Ancak, yukarıda açıklandığı üzere 5754 sayılı Kanun’un yürürlüğe girmesinden önce statüde bulunan memurlar ve diğer kamu görevlileriyle ilgili sosyal güvenlik mevzuatının uygulanmasından doğan idari işlem ve eylem niteliğindeki uyuşmazlıklarda idari yargının görevinin devam edeceği açıktır…” gerekçesiyle, 5510 sayılı Kanun’un 101. maddesinde yer alan “bu Kanun hükümlerinin uygulanmasıyla ilgili ortaya çıkan uyuşmazlıklar iş mahkemelerinde görülür” tümcesinin Anayasa’ya aykırı olmadığına ve itirazın reddine karar verilmiştir.
Dosyanın incelenmesinden; davacı tarafından, T.C. Emekli Sandığı’na tabi bir görev yapmakta iken vefat eden kızından dolayı 5510 sayılı Yasa’nın 34. maddesinde yer alan düzenlemeler esas alınarak tarafına yetim aylığı bağlanması talebiyle yapılan başvurunun, müteveffanın Sandığa tabi hizmetinin 10 yıldan fazla olduğu bu nedenle hakkında 5434 sayılı Kanun’un 72. maddesine göre işlem yapılması gerektiği, bu haliyle İlçe İdare Kurulu Kararı ile muhtaç olmadığı belirlenen ilgiliye aylık bağlanmasının mümkün olmadığından bahisle reddi üzerine bakılan davanın açıldığı anlaşılmaktadır.

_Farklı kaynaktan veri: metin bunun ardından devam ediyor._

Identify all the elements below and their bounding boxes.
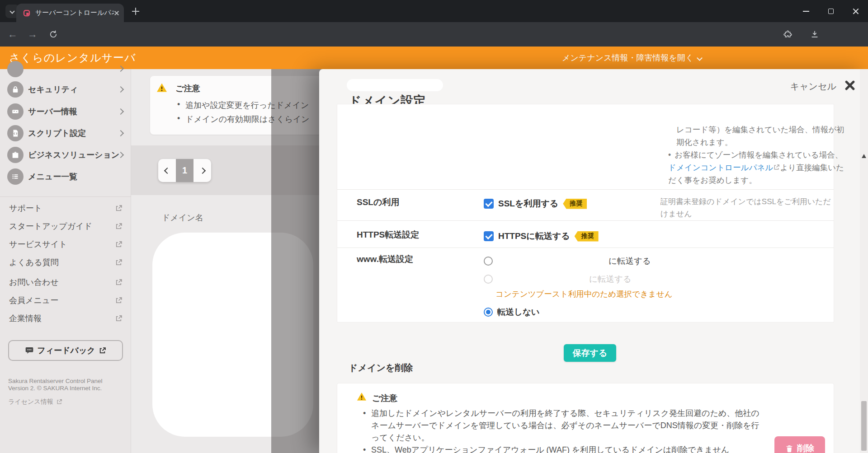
ssl-checkbox-label: SSLを利用する [498, 198, 558, 210]
sidebar-divider [0, 196, 131, 197]
https-row-label: HTTPS転送設定 [357, 229, 419, 241]
sidebar-item-label: サーバー情報 [28, 106, 77, 117]
forward-option2-label: に転送する [589, 273, 632, 285]
external-link-icon [773, 164, 780, 171]
external-link-icon [115, 259, 123, 266]
modal-close-icon[interactable] [844, 79, 856, 92]
zone-bullet-pre: お客様にてゾーン情報を編集されている場合、 [675, 150, 843, 159]
zone-note-tail: レコード等）を編集されていた場合、情報が初期化されます。 [668, 123, 844, 149]
trash-icon [785, 444, 793, 453]
close-icon [852, 8, 859, 15]
sidebar-item-label: ビジネスソリューション [28, 149, 119, 160]
no-forward-radio-selected[interactable] [484, 308, 493, 317]
extensions-button[interactable] [778, 22, 797, 47]
sidebar-link-label: 企業情報 [9, 313, 42, 324]
maintenance-info-link[interactable]: メンテナンス情報・障害情報を開く [562, 47, 702, 69]
app-header: さくらのレンタルサーバ 3 メンテナンス情報・障害情報を開く [0, 47, 868, 69]
sidebar-item-cut-icon [7, 61, 24, 77]
row-divider [337, 220, 834, 221]
notice-title: ご注意 [175, 83, 200, 94]
zone-note-bullet: お客様にてゾーン情報を編集されている場合、ドメインコントロールパネルより直接編集… [668, 149, 844, 187]
cancel-label[interactable]: キャンセル [790, 80, 836, 93]
zone-info-note: レコード等）を編集されていた場合、情報が初期化されます。 お客様にてゾーン情報を… [668, 123, 844, 187]
downloads-button[interactable] [806, 22, 824, 47]
minimize-icon [803, 11, 809, 12]
external-link-icon [115, 205, 123, 212]
bullet-dot: • [177, 114, 180, 123]
footer-line2: Version 2. © SAKURA Internet Inc. [8, 385, 103, 392]
www-forward-option2-disabled: に転送する [484, 273, 632, 285]
window-minimize-button[interactable] [793, 0, 818, 22]
sidebar-link-label: お問い合わせ [9, 277, 59, 288]
sidebar-item-security[interactable]: セキュリティ [0, 79, 131, 99]
new-tab-button[interactable] [130, 6, 141, 17]
sidebar-item-script-settings[interactable]: スクリプト設定 [0, 123, 131, 143]
sidebar-item-label: メニュー一覧 [28, 171, 77, 182]
sidebar-item-business-solution[interactable]: ビジネスソリューション [0, 145, 131, 165]
chevron-right-icon [118, 130, 124, 136]
app-brand: さくらのレンタルサーバ [9, 47, 136, 69]
lock-icon [7, 81, 24, 98]
chevron-right-icon [118, 86, 124, 93]
tab-title: サーバーコントロールパネル [35, 9, 114, 17]
sidebar-item-server-info[interactable]: サーバー情報 [0, 102, 131, 121]
domain-control-panel-link[interactable]: ドメインコントロールパネル [668, 163, 773, 172]
feedback-button[interactable]: フィードバック [8, 340, 123, 361]
chevron-right-icon [118, 108, 124, 115]
scrollbar-thumb[interactable] [861, 401, 867, 451]
server-icon [7, 103, 24, 120]
scroll-up-arrow-icon[interactable] [862, 154, 866, 158]
delete-notice-bullet: SSL、Webアプリケーションファイアウォール (WAF) を利用しているドメイ… [362, 444, 764, 453]
chevron-left-icon [164, 167, 170, 173]
sidebar-link-label: スタートアップガイド [9, 221, 92, 232]
browser-titlebar: サーバーコントロールパネル [0, 0, 868, 22]
back-button[interactable]: ← [4, 22, 22, 47]
sidebar-link-label: 会員メニュー [9, 295, 58, 306]
sakura-favicon-icon [23, 9, 31, 17]
external-link-icon [115, 297, 123, 304]
license-info-link[interactable]: ライセンス情報 [8, 398, 62, 406]
delete-notice-list: 追加したドメインやレンタルサーバーの利用を終了する際、セキュリティリスク発生回避… [362, 407, 764, 453]
recommended-badge: 推奨 [563, 199, 587, 209]
sidebar-item-menu-list[interactable]: メニュー一覧 [0, 167, 131, 187]
forward-radio-unselected[interactable] [484, 257, 493, 266]
warning-icon [156, 82, 167, 93]
briefcase-icon [7, 147, 24, 163]
window-maximize-button[interactable] [818, 0, 843, 22]
https-control-row: HTTPSに転送する 推奨 [484, 230, 599, 242]
no-forward-label: 転送しない [497, 306, 540, 318]
maintenance-info-label: メンテナンス情報・障害情報を開く [562, 52, 693, 63]
external-link-icon [99, 347, 106, 355]
download-icon [810, 30, 819, 39]
external-link-icon [56, 399, 62, 405]
ssl-checkbox-checked[interactable] [484, 199, 494, 209]
recommended-badge: 推奨 [575, 231, 599, 242]
maximize-icon [828, 9, 834, 14]
pagination-current-page[interactable]: 1 [176, 159, 193, 182]
sidebar-item-label: セキュリティ [28, 84, 78, 95]
ssl-note: 証明書未登録のドメインではSSLをご利用いただけません [660, 196, 837, 220]
browser-tab[interactable]: サーバーコントロールパネル [16, 4, 124, 22]
warning-icon [357, 392, 367, 402]
tab-close-icon[interactable] [114, 10, 119, 16]
delete-button-label: 削除 [797, 443, 814, 453]
reload-button[interactable] [44, 22, 62, 47]
chevron-down-icon [9, 9, 14, 14]
delete-button[interactable]: 削除 [774, 436, 825, 453]
pagination-next-button[interactable] [193, 159, 211, 182]
https-checkbox-checked[interactable] [484, 231, 494, 241]
save-button[interactable]: 保存する [564, 344, 616, 362]
domain-name-redacted [347, 79, 443, 91]
external-link-icon [115, 279, 123, 286]
forward-radio-disabled [484, 275, 493, 284]
sidebar-item-label: スクリプト設定 [28, 128, 86, 139]
pagination-prev-button[interactable] [158, 159, 176, 182]
puzzle-icon [783, 30, 793, 39]
delete-notice-card: ご注意 追加したドメインやレンタルサーバーの利用を終了する際、セキュリティリスク… [337, 383, 834, 453]
chevron-down-icon [697, 55, 703, 61]
modal-scrollbar [860, 69, 868, 453]
window-close-button[interactable] [843, 0, 868, 22]
forward-button[interactable]: → [24, 22, 42, 47]
browser-toolbar: ← → secure.sakura.ad.jp/rs/cp/domain/lis… [0, 22, 868, 47]
sidebar: セキュリティ サーバー情報 スクリプト設定 ビジネスソリューション [0, 69, 131, 453]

Bu durumda, 5510 sayılı Kanun’un Geçici 4. maddesinin yürürlüğe girmesinden önce Sandığa tabi bir göreve başlayarak memur statüsünde iken vefat eden kişiden dolayı aylık bağlanmasına ilişkin olan ve 5434 sayılı Yasa uygulanmak suretiyle tesis edilen idari işlemden kaynaklanan uyuşmazlığın görüm ve çözümünde idari yargının görevli olduğu sonucuna varıldığından adli yargının görevli olduğundan bahisle davanın görev yönünden reddi yolunda verilen İdare Mahkemesi kararında hukuki isabet görülmemiştir.
Açıklanan nedenle davacının temyiz isteminin kabulü ile Mahkeme kararının BOZULMASINA, dosyanın yeniden bir karar verilmek üzere Mahkemeye gönderilmesine, kararın tebliğ tarihini izleyen 15 (onbeş) gün içerisinde Danıştayda karar düzeltme yolu açık olmak üzere, 18/06/2013 tarihinde oybirliği ile karar verildi.